→ **Requirement**: Your task is to print, exactly and only, the lines from the start of the entries below through the line with "EU-Verordnungen über Verbraucherrechte". Include both ends, but skip the pictures.

→ **Input**:
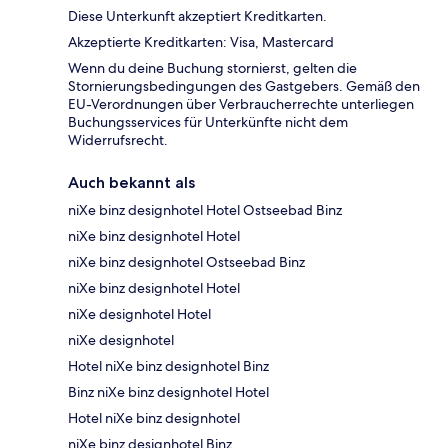
Diese Unterkunft akzeptiert Kreditkarten.
Akzeptierte Kreditkarten: Visa, Mastercard
Wenn du deine Buchung stornierst, gelten die
Stornierungsbedingungen des Gastgebers. Gemäß den
EU-Verordnungen über Verbraucherrechte unterliegen
Buchungsservices für Unterkünfte nicht dem
Widerrufsrecht.
Auch bekannt als
niXe binz designhotel Hotel Ostseebad Binz
niXe binz designhotel Hotel
niXe binz designhotel Ostseebad Binz
niXe binz designhotel Hotel
niXe designhotel Hotel
niXe designhotel
Hotel niXe binz designhotel Binz
Binz niXe binz designhotel Hotel
Hotel niXe binz designhotel
niXe binz designhotel Binz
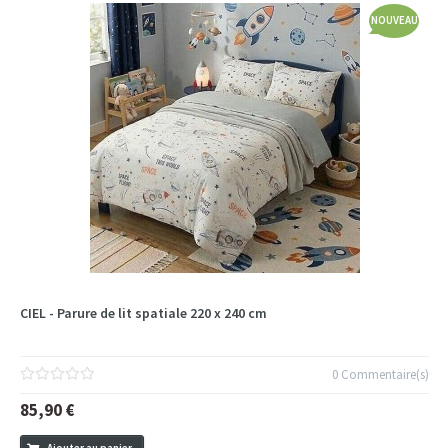
NOUVEAU
CIEL - Parure de lit spatiale 220 x 240 cm
0 Commentaire(s)
85,90 €
Ajouter au panier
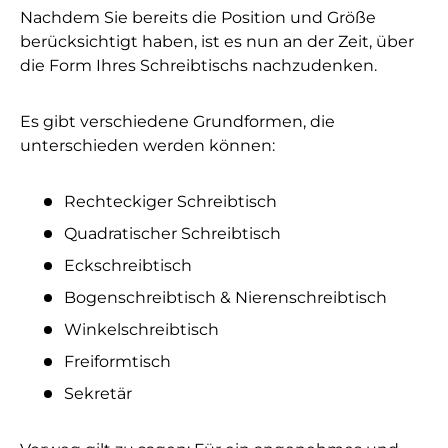
Nachdem Sie bereits die Position und Größe
berücksichtigt haben, ist es nun an der Zeit, über
die Form Ihres Schreibtischs nachzudenken.
Es gibt verschiedene Grundformen, die
unterschieden werden können:
Rechteckiger Schreibtisch
Quadratischer Schreibtisch
Eckschreibtisch
Bogenschreibtisch & Nierenschreibtisch
Winkelschreibtisch
Freiformtisch
Sekretär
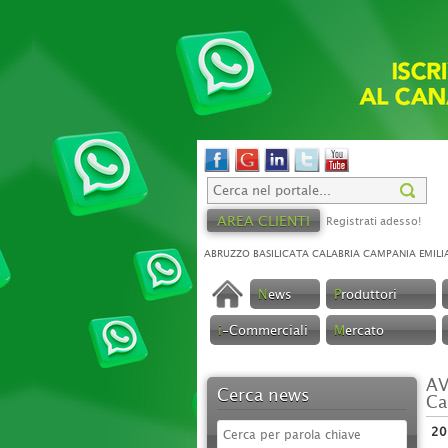
AREA CLIENTI
Registrati adesso!
ABRUZZO
BASILICATA
CALABRIA
CAMPANIA
EMILI
N
ews
P
roduttori
i
-Commerciali
M
ercato
AV
Cerca news
Ca
20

→ **Result**:
Diese Unterkunft akzeptiert Kreditkarten.
Akzeptierte Kreditkarten: Visa, Mastercard
Wenn du deine Buchung stornierst, gelten die
Stornierungsbedingungen des Gastgebers. Gemäß den
EU-Verordnungen über Verbraucherrechte unterliegen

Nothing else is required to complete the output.